§ Available data:
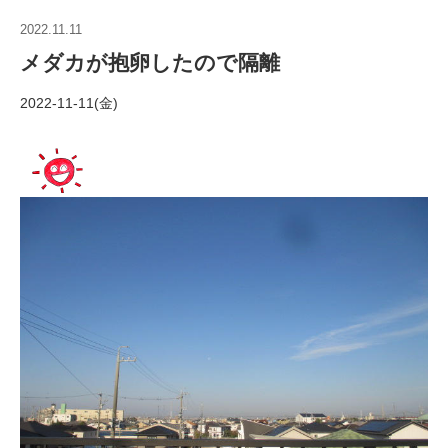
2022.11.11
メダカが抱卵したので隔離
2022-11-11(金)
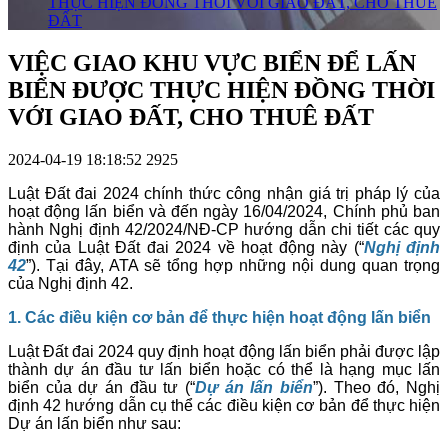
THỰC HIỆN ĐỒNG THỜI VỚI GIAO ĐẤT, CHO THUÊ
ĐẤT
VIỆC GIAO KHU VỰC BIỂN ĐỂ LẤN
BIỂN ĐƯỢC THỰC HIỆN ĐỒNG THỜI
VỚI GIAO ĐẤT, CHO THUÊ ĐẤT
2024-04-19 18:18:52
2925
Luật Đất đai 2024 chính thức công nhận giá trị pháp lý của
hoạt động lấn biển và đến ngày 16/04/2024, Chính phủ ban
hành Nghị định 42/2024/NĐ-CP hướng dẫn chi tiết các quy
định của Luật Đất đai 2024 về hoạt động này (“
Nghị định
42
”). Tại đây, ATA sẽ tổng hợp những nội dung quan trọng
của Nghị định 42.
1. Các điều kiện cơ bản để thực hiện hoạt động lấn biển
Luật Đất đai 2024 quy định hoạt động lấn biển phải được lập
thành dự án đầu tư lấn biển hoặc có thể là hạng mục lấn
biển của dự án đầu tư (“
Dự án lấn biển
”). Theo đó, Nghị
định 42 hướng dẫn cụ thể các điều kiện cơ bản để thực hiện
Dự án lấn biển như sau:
==
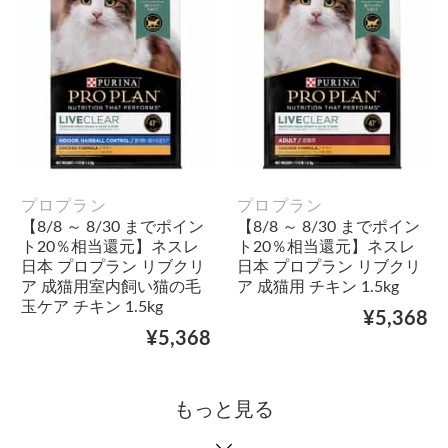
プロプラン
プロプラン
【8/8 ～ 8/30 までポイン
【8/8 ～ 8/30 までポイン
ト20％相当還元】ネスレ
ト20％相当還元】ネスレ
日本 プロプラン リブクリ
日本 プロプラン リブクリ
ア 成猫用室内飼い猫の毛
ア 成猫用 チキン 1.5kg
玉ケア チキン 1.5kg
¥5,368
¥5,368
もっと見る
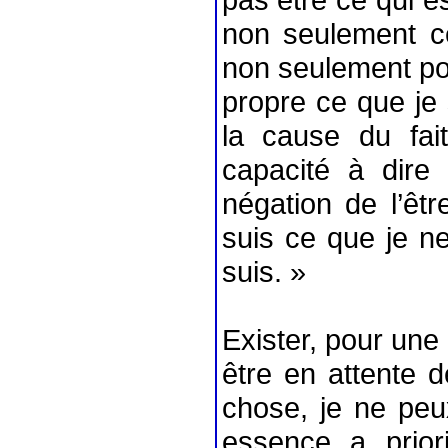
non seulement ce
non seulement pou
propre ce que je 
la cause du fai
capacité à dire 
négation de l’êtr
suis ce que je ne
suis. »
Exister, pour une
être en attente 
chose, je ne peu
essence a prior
==
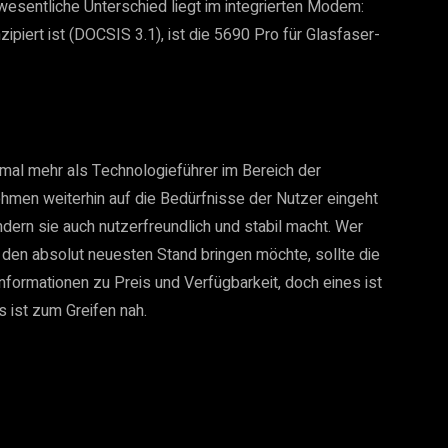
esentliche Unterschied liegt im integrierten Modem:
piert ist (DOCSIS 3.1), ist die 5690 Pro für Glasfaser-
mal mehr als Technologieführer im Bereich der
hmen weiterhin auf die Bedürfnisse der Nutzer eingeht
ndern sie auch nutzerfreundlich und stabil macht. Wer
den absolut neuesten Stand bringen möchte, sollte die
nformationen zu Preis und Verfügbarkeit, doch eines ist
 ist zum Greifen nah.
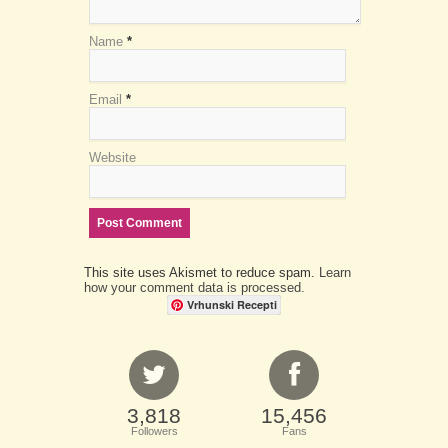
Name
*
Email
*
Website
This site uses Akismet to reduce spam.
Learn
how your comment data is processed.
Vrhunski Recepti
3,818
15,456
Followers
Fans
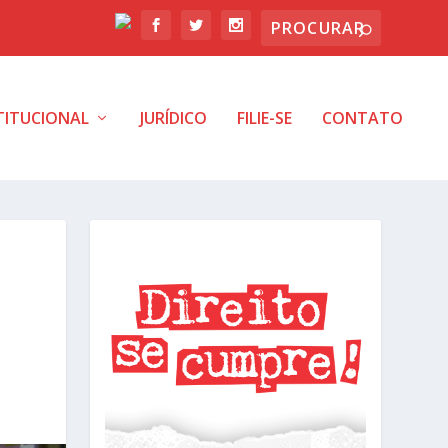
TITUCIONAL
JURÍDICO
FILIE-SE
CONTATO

§ What you have to do: Count the lines above with the string "điều"; report only that figure.

§ Response to this exercise: 2